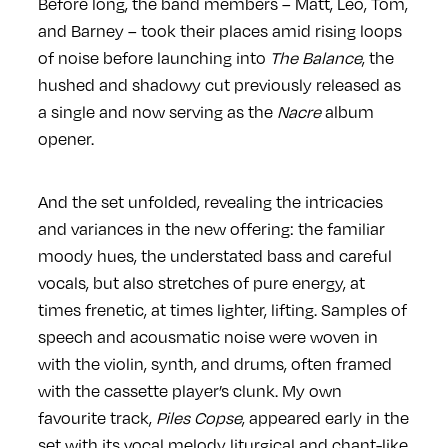
Before long, the band members – Matt, Leo, Tom,
and Barney – took their places amid rising loops
of noise before launching into
The Balance
, the
hushed and shadowy cut previously released as
a single and now serving as the
Nacre
album
opener.
And the set unfolded, revealing the intricacies
and variances in the new offering: the familiar
moody hues, the understated bass and careful
vocals, but also stretches of pure energy, at
times frenetic, at times lighter, lifting. Samples of
speech and acousmatic noise were woven in
with the violin, synth, and drums, often framed
with the cassette player’s clunk. My own
favourite track,
Piles Copse
, appeared early in the
set with its vocal melody liturgical and chant-like,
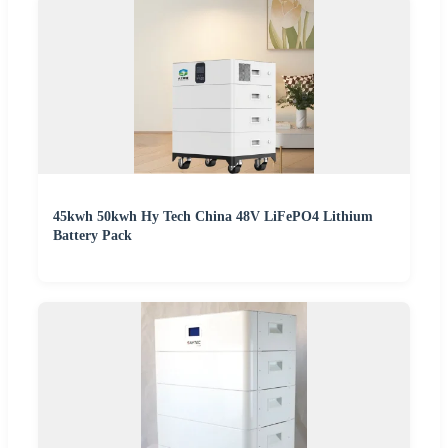
45kwh 50kwh Hy Tech China 48V LiFePO4 Lithium
Battery Pack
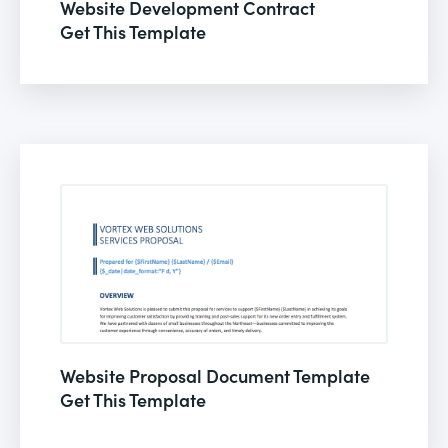
Website Development Contract
Get This Template
Website Proposal Document Template
Get This Template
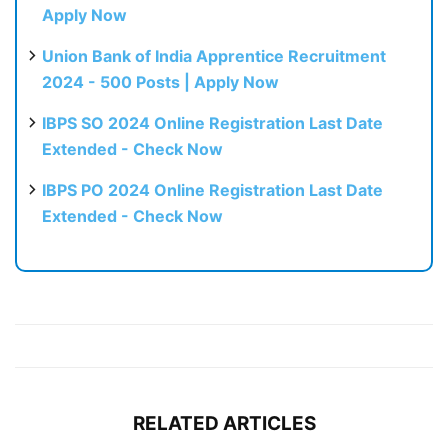
Apply Now
Union Bank of India Apprentice Recruitment
2024 - 500 Posts | Apply Now
IBPS SO 2024 Online Registration Last Date
Extended - Check Now
IBPS PO 2024 Online Registration Last Date
Extended - Check Now
RELATED ARTICLES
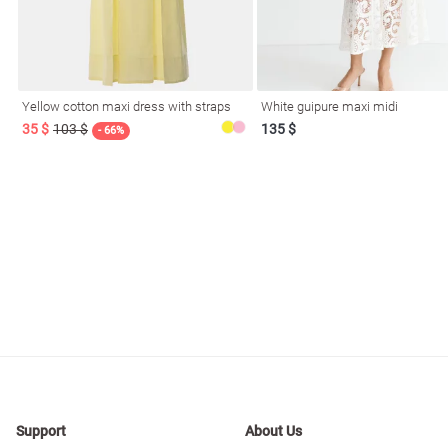
resses
Prom
Yellow cotton maxi dress with straps
White guipure maxi midi
35 $
103 $
135 $
- 66%
Support
About Us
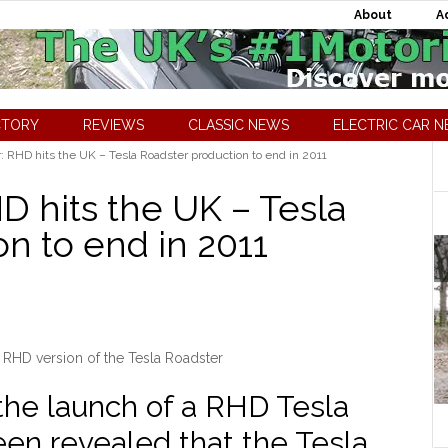
About
A
CTORY
REVIEWS
CLASSIC NEWS
ELECTRIC CAR 
: RHD hits the UK – Tesla Roadster production to end in 2011
D hits the UK – Tesla
n to end in 2011
 RHD version of the Tesla Roadster
the launch of a RHD Tesla
een revealed that the Tesla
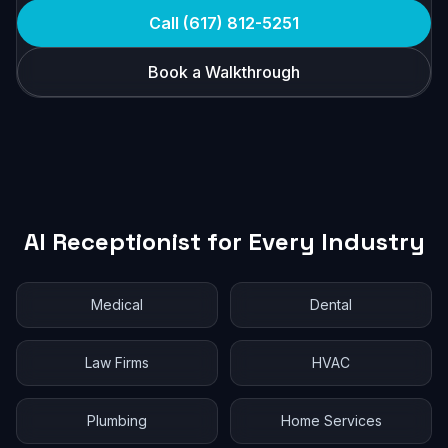
Call (617) 812-5251
Book a Walkthrough
AI Receptionist for Every Industry
Medical
Dental
Law Firms
HVAC
Plumbing
Home Services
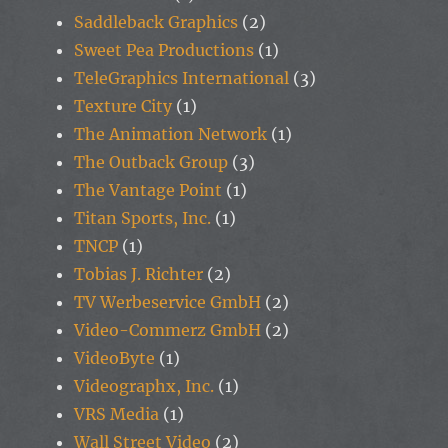
Saddleback Graphics
(2)
Sweet Pea Productions
(1)
TeleGraphics International
(3)
Texture City
(1)
The Animation Network
(1)
The Outback Group
(3)
The Vantage Point
(1)
Titan Sports, Inc.
(1)
TNCP
(1)
Tobias J. Richter
(2)
TV Werbeservice GmbH
(2)
Video-Commerz GmbH
(2)
VideoByte
(1)
Videographx, Inc.
(1)
VRS Media
(1)
Wall Street Video
(2)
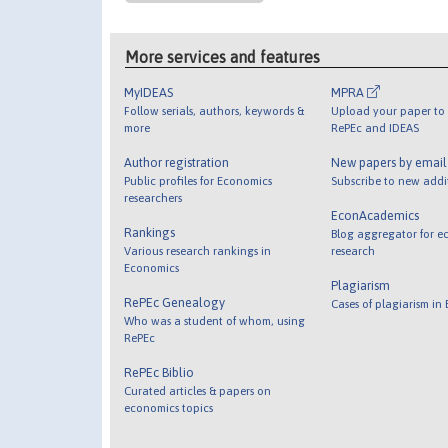
More services and features
MyIDEAS
MPRA
Follow serials, authors, keywords &
Upload your paper to 
more
RePEc and IDEAS
Author registration
New papers by emai
Public profiles for Economics
Subscribe to new addi
researchers
EconAcademics
Rankings
Blog aggregator for e
Various research rankings in
research
Economics
Plagiarism
RePEc Genealogy
Cases of plagiarism in
Who was a student of whom, using
RePEc
RePEc Biblio
Curated articles & papers on
economics topics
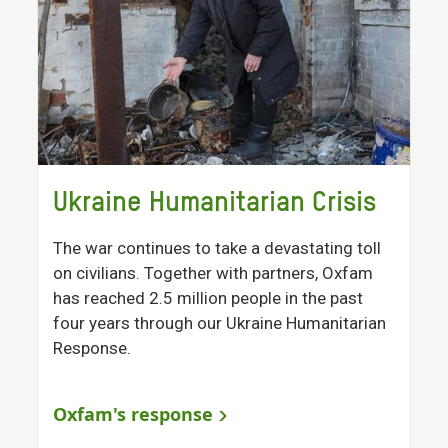
Ukraine Humanitarian Crisis
The war continues to take a devastating toll
on civilians. Together with partners, Oxfam
has reached 2.5 million people in the past
four years through our Ukraine Humanitarian
Response.
Oxfam's response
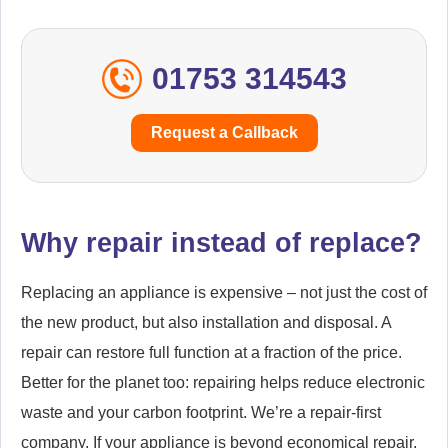
01753 314543
Request a Callback
Why repair instead of replace?
Replacing an appliance is expensive – not just the cost of
the new product, but also installation and disposal. A
repair can restore full function at a fraction of the price.
Better for the planet too: repairing helps reduce electronic
waste and your carbon footprint. We’re a repair-first
company. If your appliance is beyond economical repair,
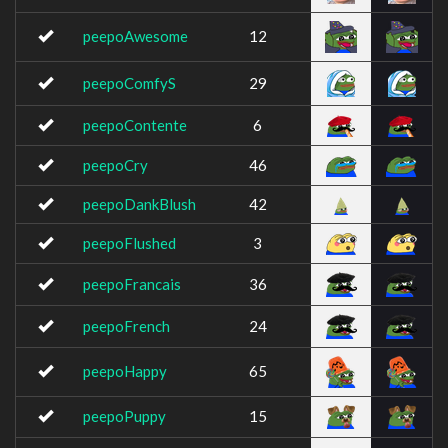
peepoAwesome
12
peepoComfyS
29
peepoContente
6
peepoCry
46
peepoDankBlush
42
peepoFlushed
3
peepoFrancais
36
peepoFrench
24
peepoHappy
65
peepoPuppy
15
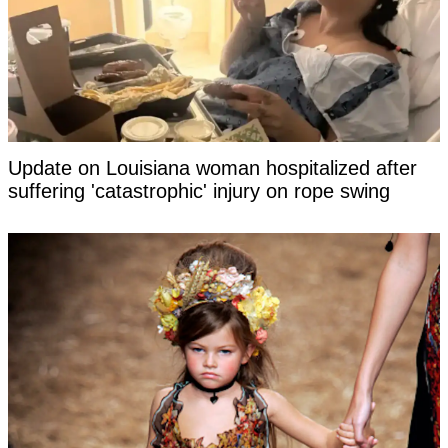
Update on Louisiana woman hospitalized after
suffering 'catastrophic' injury on rope swing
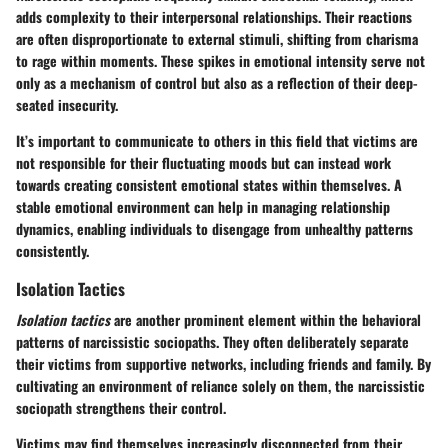
adds complexity to their interpersonal relationships. Their reactions
are often disproportionate to external stimuli, shifting from charisma
to rage within moments. These spikes in emotional intensity serve not
only as a mechanism of control but also as a reflection of their deep-
seated insecurity.
It’s important to communicate to others in this field that victims are
not responsible for their fluctuating moods but can instead work
towards creating consistent emotional states within themselves. A
stable emotional environment can help in managing relationship
dynamics, enabling individuals to disengage from unhealthy patterns
consistently.
Isolation Tactics
Isolation tactics
are another prominent element within the behavioral
patterns of narcissistic sociopaths. They often deliberately separate
their victims from supportive networks, including friends and family. By
cultivating an environment of reliance solely on them, the narcissistic
sociopath strengthens their control.
Victims may find themselves increasingly disconnected from their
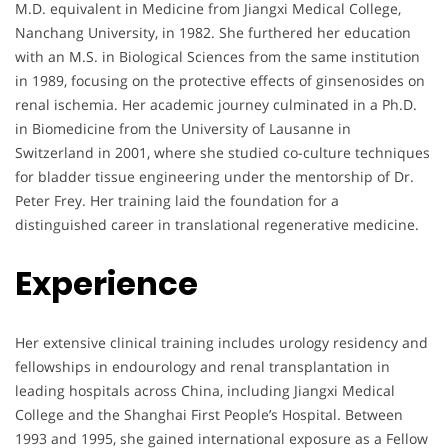
M.D. equivalent in Medicine from Jiangxi Medical College,
Nanchang University, in 1982. She furthered her education
with an M.S. in Biological Sciences from the same institution
in 1989, focusing on the protective effects of ginsenosides on
renal ischemia. Her academic journey culminated in a Ph.D.
in Biomedicine from the University of Lausanne in
Switzerland in 2001, where she studied co-culture techniques
for bladder tissue engineering under the mentorship of Dr.
Peter Frey. Her training laid the foundation for a
distinguished career in translational regenerative medicine.
Experience
Her extensive clinical training includes urology residency and
fellowships in endourology and renal transplantation in
leading hospitals across China, including Jiangxi Medical
College and the Shanghai First People’s Hospital. Between
1993 and 1995, she gained international exposure as a Fellow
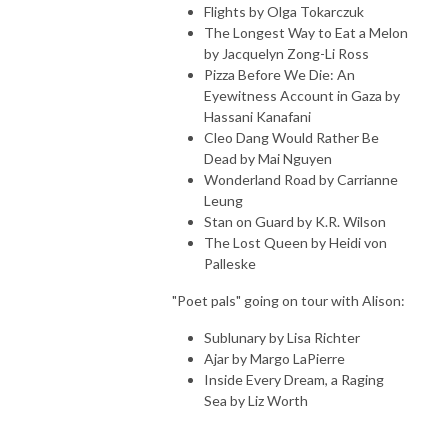
Flights by Olga Tokarczuk
The Longest Way to Eat a Melon
by Jacquelyn Zong-Li Ross
Pizza Before We Die: An
Eyewitness Account in Gaza by
Hassani Kanafani
Cleo Dang Would Rather Be
Dead by Mai Nguyen
Wonderland Road by Carrianne
Leung
Stan on Guard by K.R. Wilson
The Lost Queen by Heidi von
Palleske
"Poet pals" going on tour with Alison:
Sublunary by Lisa Richter
Ajar by Margo LaPierre
Inside Every Dream, a Raging
Sea by Liz Worth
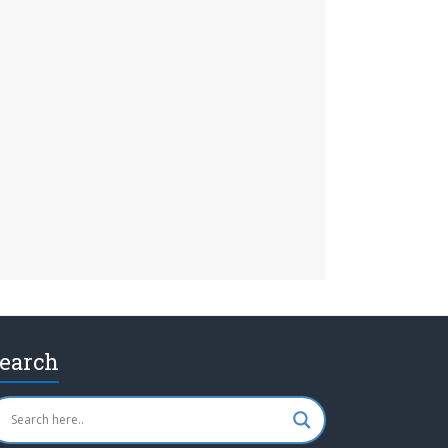
earch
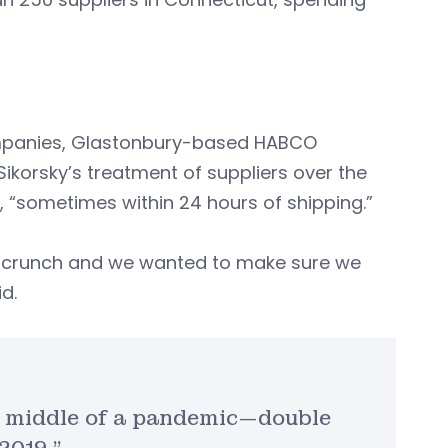
ompanies, Glastonbury-based HABCO
ikorsky’s treatment of suppliers over the
 “sometimes within 24 hours of shipping.”
h crunch and we wanted to make sure we
d.
e middle of a pandemic—double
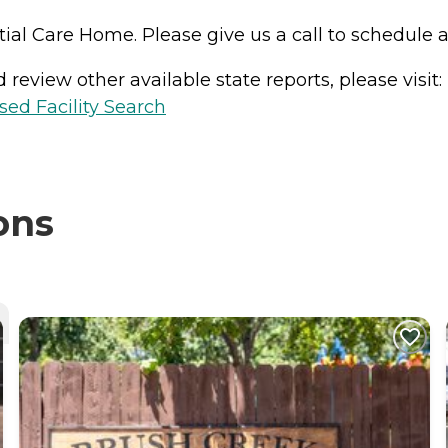
tial Care Home. Please give us a call to schedule a 
review other available state reports, please visit:
sed Facility Search
ons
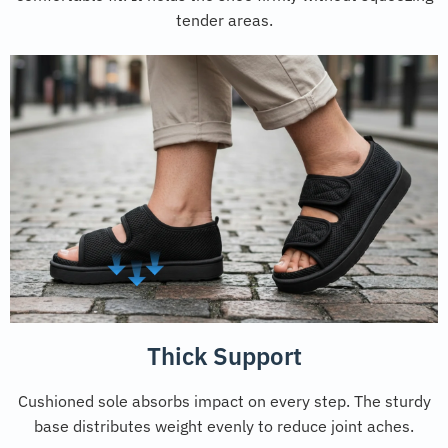
tender areas.
Thick Support
Cushioned sole absorbs impact on every step. The sturdy
base distributes weight evenly to reduce joint aches.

- [What you should do]: Leaving all pictures out, output exactly the lines of the material above from the line with "dynamics, enabling individuals" to the line with "by Jacquelyn Zong-Li Ross", both included.

- [Answer for this exercise]:
dynamics, enabling individuals to disengage from unhealthy patterns
consistently.
Isolation Tactics
Isolation tactics
are another prominent element within the behavioral
patterns of narcissistic sociopaths. They often deliberately separate
their victims from supportive networks, including friends and family. By
cultivating an environment of reliance solely on them, the narcissistic
sociopath strengthens their control.
Victims may find themselves increasingly disconnected from their
M.D. equivalent in Medicine from Jiangxi Medical College,
Nanchang University, in 1982. She furthered her education
with an M.S. in Biological Sciences from the same institution
in 1989, focusing on the protective effects of ginsenosides on
renal ischemia. Her academic journey culminated in a Ph.D.
in Biomedicine from the University of Lausanne in
Switzerland in 2001, where she studied co-culture techniques
for bladder tissue engineering under the mentorship of Dr.
Peter Frey. Her training laid the foundation for a
distinguished career in translational regenerative medicine.
Experience
Her extensive clinical training includes urology residency and
fellowships in endourology and renal transplantation in
leading hospitals across China, including Jiangxi Medical
College and the Shanghai First People’s Hospital. Between
1993 and 1995, she gained international exposure as a Fellow
Flights by Olga Tokarczuk
The Longest Way to Eat a Melon
by Jacquelyn Zong-Li Ross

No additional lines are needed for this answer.